Our manhood and womanhood, then, do not depend on some narrow sexual identification but on our being the image of God, both male and female. Each one of us can enjoy being the spiritual child of God; being the expression of God's qualities, which are both masculine and feminine; being both bride and bridegroom. In human experience, this helps us to be the best man or woman we could possibly be. And we can have a continuous wedding day.

For example, a young woman I know was upset when her boyfriend unexpectedly married someone else. She is a Christian Scientist, so she prayed. She prayed to understand that as a child of God she was complete and joyous. But she still felt a deep sense of loss.

A friend recommended that she study the masculine qualities of God and claim them as her own—not dependent on another person. These could include strength, stability, a strong purpose, and fearlessness.

The young woman realized that it was as important for her as it is for a man to know that such masculine qualities are natural. They belong to everyone in the image of our Father-Mother God.

Still the young woman felt deprived. She had, in fact, always expressed a high degree of independence. She had developed a satisfying career and displayed unusual organizational and administrative talent—"masculinity," if you will.

"I want to feel more like a woman," she caught herself saying one day. That was it! She recognized her tendency to think that having a man around made her feel feminine.

She suddenly realized that she didn't have to wait any longer to feel cared for, gentle, compassionate, and relaxed. These characteristics, too, are natural to everyone who is aware of being the image of our Father-Mother God.

The young woman began to read daily the Christian Science definition of "bride"—thinking about it, recognizing that it was part of her identity. Soon she discovered that "feminine" qualities even increased her effectiveness in a profession which is widely regarded as masculine and aggressive. And her deep hurt and sense of loss vanished.

In the chapter on Marriage in Science and Health, Mrs. Eddy reveals her compassionate view of marriage and the fulfilling of the affections. "There should be the most tender solicitude for each other's happiness, and mutual attention and approbation should wait on all the years of married life." Science and Health, p. 59. Marriage can be enriched by each partner's understanding of spiritual, God-given completeness. Each can learn to depend less on the other for happiness and more on God. Then each can share spiritual joy and well-being with his spouse.

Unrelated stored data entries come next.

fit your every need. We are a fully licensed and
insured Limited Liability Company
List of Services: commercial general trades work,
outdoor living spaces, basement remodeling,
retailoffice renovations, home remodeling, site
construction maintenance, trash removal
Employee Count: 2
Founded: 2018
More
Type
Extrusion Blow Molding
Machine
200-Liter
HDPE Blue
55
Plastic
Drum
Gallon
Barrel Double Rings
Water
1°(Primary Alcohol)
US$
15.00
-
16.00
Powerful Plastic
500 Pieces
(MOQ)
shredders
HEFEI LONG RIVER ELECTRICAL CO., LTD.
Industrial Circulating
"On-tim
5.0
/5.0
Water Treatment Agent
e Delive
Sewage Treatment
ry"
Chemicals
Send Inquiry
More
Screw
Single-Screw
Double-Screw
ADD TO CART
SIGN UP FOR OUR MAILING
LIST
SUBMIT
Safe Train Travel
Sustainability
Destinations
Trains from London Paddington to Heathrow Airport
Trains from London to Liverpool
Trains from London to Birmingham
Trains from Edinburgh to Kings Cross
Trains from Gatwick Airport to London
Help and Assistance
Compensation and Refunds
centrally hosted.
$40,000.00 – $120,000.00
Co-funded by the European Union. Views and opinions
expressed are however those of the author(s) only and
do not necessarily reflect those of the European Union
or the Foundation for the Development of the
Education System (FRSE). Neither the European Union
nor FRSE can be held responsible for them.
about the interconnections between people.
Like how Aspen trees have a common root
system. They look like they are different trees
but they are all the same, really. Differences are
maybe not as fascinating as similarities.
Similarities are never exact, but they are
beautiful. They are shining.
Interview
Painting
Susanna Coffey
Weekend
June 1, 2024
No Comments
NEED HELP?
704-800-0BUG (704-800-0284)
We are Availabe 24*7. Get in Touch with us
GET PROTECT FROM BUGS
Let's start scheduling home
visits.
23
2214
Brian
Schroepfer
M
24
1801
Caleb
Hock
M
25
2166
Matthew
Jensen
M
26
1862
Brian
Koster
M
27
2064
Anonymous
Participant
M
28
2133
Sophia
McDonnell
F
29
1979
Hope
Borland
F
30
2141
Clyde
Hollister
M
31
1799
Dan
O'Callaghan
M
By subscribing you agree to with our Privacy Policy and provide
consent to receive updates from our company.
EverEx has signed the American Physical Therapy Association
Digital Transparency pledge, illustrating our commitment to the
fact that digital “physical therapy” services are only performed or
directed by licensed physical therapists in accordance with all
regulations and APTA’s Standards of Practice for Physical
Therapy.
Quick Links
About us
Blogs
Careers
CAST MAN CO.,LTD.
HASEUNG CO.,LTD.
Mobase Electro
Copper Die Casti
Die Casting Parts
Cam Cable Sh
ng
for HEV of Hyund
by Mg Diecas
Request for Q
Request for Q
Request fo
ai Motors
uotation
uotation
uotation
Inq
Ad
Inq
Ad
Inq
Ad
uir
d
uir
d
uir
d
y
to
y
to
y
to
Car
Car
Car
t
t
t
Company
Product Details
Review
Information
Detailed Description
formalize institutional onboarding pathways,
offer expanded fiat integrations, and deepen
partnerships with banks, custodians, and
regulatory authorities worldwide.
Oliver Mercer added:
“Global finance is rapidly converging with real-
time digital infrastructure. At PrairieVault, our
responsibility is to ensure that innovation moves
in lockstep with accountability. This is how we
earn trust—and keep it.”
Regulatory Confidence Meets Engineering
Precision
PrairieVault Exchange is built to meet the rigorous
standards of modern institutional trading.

Unmarried men and women, as well as each partner in a marriage, can establish themselves as both thoughtful homemakers and successful providers—knowing that their abilities are God-derived. No opportunity to express our masculine-feminine completeness as God's image needs to be postponed.

Are you a bride? Of course. And a bridegroom? Absolutely. Even if you're unmarried? No doubt. Or married? Still true.

Claim this truth now. Know it—and enjoy it.